Page images and extracted text
== Segment start ==
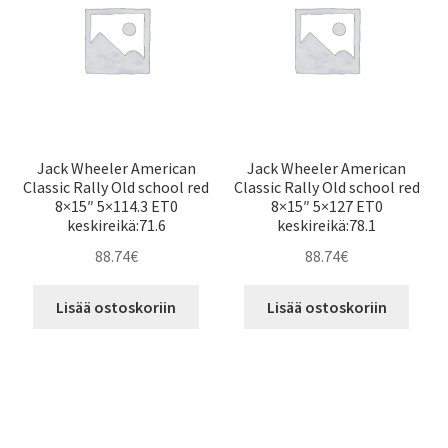
Jack Wheeler American
Jack Wheeler American
Classic Rally Old school red
Classic Rally Old school red
8×15″ 5×114.3 ET0
8×15″ 5×127 ET0
keskireikä:71.6
keskireikä:78.1
88.74
€
88.74
€
Lisää ostoskoriin
Lisää ostoskoriin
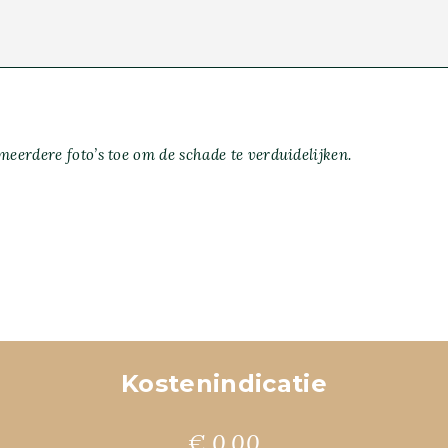
meerdere foto’s toe om de schade te verduidelijken.
Kostenindicatie
€ 0.00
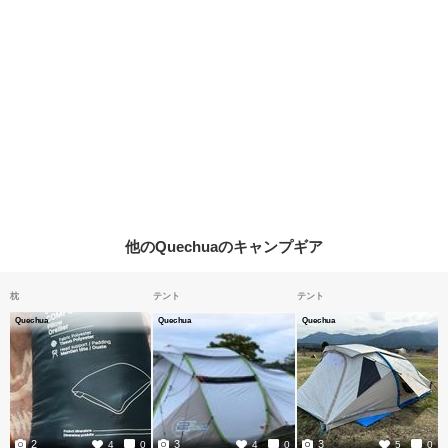
他のQuechuaのキャンプギア
枕
テント
テント
Quechua
Quechua
Quechua
2
3
3
4
0
4
0
5
0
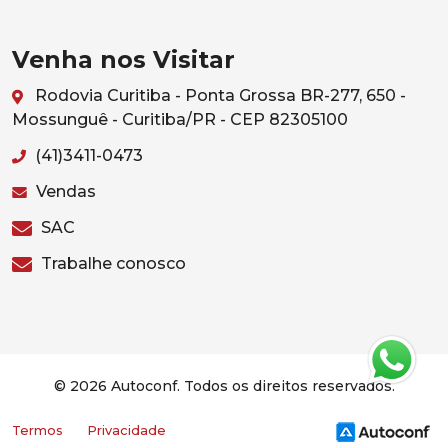
Venha nos Visitar
Rodovia Curitiba - Ponta Grossa BR-277, 650 -
Mossunguê - Curitiba/PR - CEP 82305100
(41)3411-0473
Vendas
SAC
Trabalhe conosco
© 2026 Autoconf. Todos os direitos reservados.
Termos
Privacidade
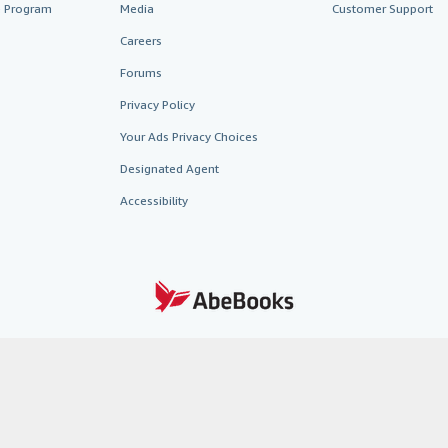
te Program
Media
Customer Support
Careers
Forums
Privacy Policy
Your Ads Privacy Choices
Designated Agent
Accessibility
AbeBooks.fr
AbeBooks.it
AbeBooks Aus/NZ
AbeBooks.c
BookFinder.com
Find any book at the best price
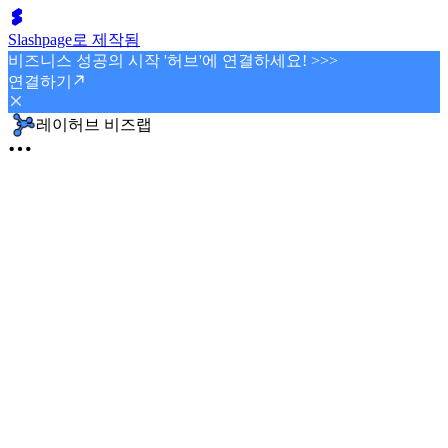
Slashpage로 제작됨
비즈니스 성공의 시작 '허브'에 연결하세요! >>>
연결하기
레이허브 비즈랩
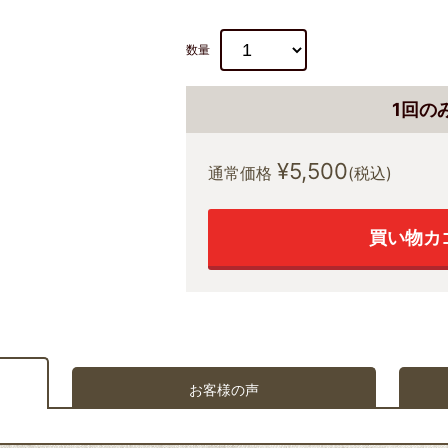
数量
1回の
¥5,500
通常価格
(税込)
買い物カ
お客様の声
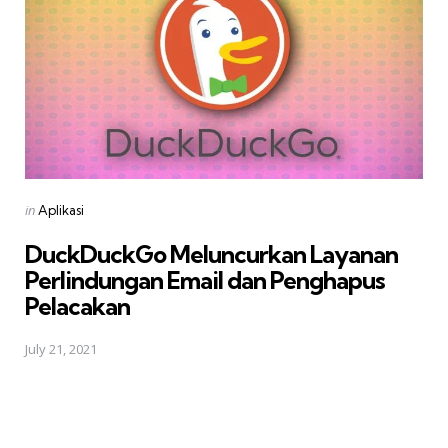
Posted
in
Aplikasi
in
DuckDuckGo Meluncurkan Layanan
Perlindungan Email dan Penghapus
Pelacakan
July 21, 2021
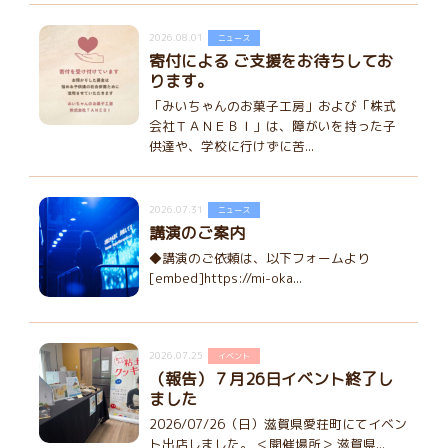
2026.08.01
ニュース
寄付による ご支援をお待ちしてお
ります。
「みいちゃんのお菓子工房」および「株式
会社ＴＡＮＥＢＩ」は、障がいを持った子
供達や、学校に行けずに苦...
2026.07.31
ニュース
講演のご案内
◆講演のご依頼は、以下フォームより
[embed]https://mi-oka...
2026.07.25
イベント
（報告）７月26日イベント終了し
ました
2026/07/26（日）滋賀県愛荘町にてイベン
ト出店しました。 ＜開催場所＞ 滋賀県...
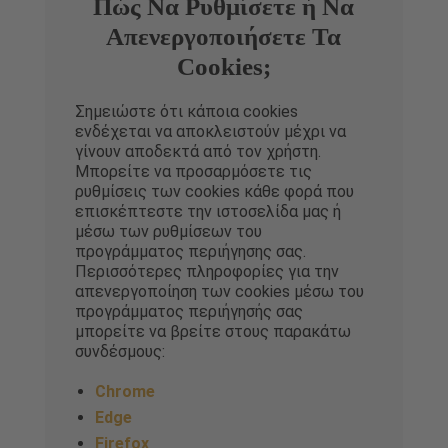
Πώς Να Ρυθμίσετε ή Να
Απενεργοποιήσετε Τα
Cookies;
Σημειώστε ότι κάποια cookies
ενδέχεται να αποκλειστούν μέχρι να
γίνουν αποδεκτά από τον χρήστη.
Μπορείτε να προσαρμόσετε τις
ρυθμίσεις των cookies κάθε φορά που
επισκέπτεστε την ιστοσελίδα μας ή
μέσω των ρυθμίσεων του
προγράμματος περιήγησης σας.
Περισσότερες πληροφορίες για την
απενεργοποίηση των cookies μέσω του
προγράμματος περιήγησής σας
μπορείτε να βρείτε στους παρακάτω
συνδέσμους:
Chrome
Edge
Firefox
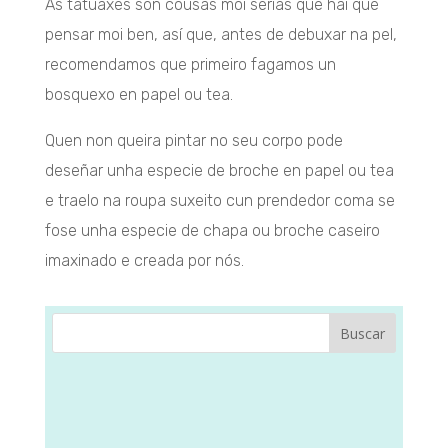
As tatuaxes son cousas moi serias que hai que
pensar moi ben, así que, antes de debuxar na pel,
recomendamos que primeiro fagamos un
bosquexo en papel ou tea.
Quen non queira pintar no seu corpo pode
deseñar unha especie de broche en papel ou tea
e traelo na roupa suxeito cun prendedor coma se
fose unha especie de chapa ou broche caseiro
imaxinado e creada por nós.
Buscar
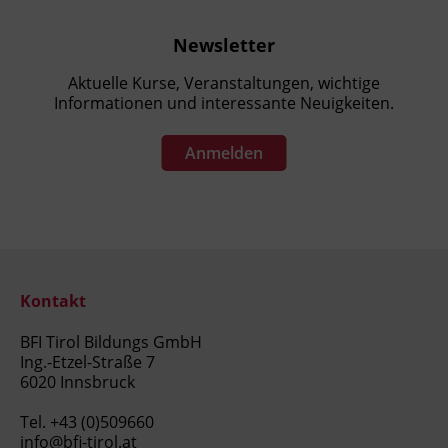
Newsletter
Aktuelle Kurse, Veranstaltungen, wichtige
Informationen und interessante Neuigkeiten.
Anmelden
Kontakt
BFI Tirol Bildungs GmbH
Ing.-Etzel-Straße 7
6020 Innsbruck
Tel.
+43 (0)509660
info@bfi-tirol.at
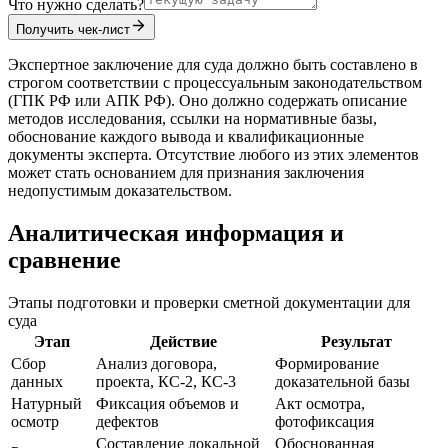
Что нужно сделать?
Получить чек-лист
Экспертное заключение для суда должно быть составлено в
строгом соответствии с процессуальным законодательством
(ГПК РФ или АПК РФ). Оно должно содержать описание
методов исследования, ссылки на нормативные базы,
обоснование каждого вывода и квалификационные
документы эксперта. Отсутствие любого из этих элементов
может стать основанием для признания заключения
недопустимым доказательством.
Аналитическая информация и
сравнение
Этапы подготовки и проверки сметной документации для
суда
Этап
Действие
Результат
Сбор
Анализ договора,
Формирование
данных
проекта, КС-2, КС-3
доказательной базы
Натурный
Фиксация объемов и
Акт осмотра,
осмотр
дефектов
фотофиксация
Составление локальной
Обоснованная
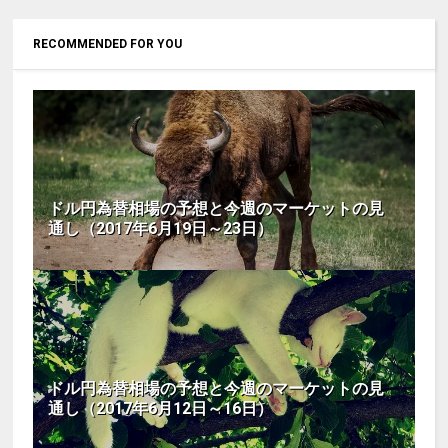
RECOMMENDED FOR YOU
ドル円為替相場の予想と今週のマーケットの見
通し（2017年6月19日～23日）
ドル円為替相場の予想と今週のマーケットの見
通し（2017年6月12日～16日）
== Segment end ==
--- YOUR OBJECTIVE ---
Transcribe exactly and only the lines from the top of the records through the line containing "Slashpage로 제작됨", inclusive, and do not copy the pictures.

--- PROBLEM SOLUTION ---
Jack Wheeler American
Jack Wheeler American
Classic Rally Old school red
Classic Rally Old school red
8×15″ 5×114.3 ET0
8×15″ 5×127 ET0
keskireikä:71.6
keskireikä:78.1
88.74
€
88.74
€
Lisää ostoskoriin
Lisää ostoskoriin
meerdere foto’s toe om de schade te verduidelijken.
Kostenindicatie
€ 0.00
他のQuechuaのキャンプギア
枕
テント
テント
Quechua
Quechua
Quechua
2
3
3
4
0
4
0
5
0
Venha nos Visitar
Rodovia Curitiba - Ponta Grossa BR-277, 650 -
Mossunguê - Curitiba/PR - CEP 82305100
(41)3411-0473
Vendas
SAC
Trabalhe conosco
© 2026 Autoconf. Todos os direitos reservados.
Termos
Privacidade
te Program
Media
Customer Support
Careers
Forums
Privacy Policy
Your Ads Privacy Choices
Designated Agent
Accessibility
AbeBooks.fr
AbeBooks.it
AbeBooks Aus/NZ
AbeBooks.c
BookFinder.com
Find any book at the best price
Slashpage로 제작됨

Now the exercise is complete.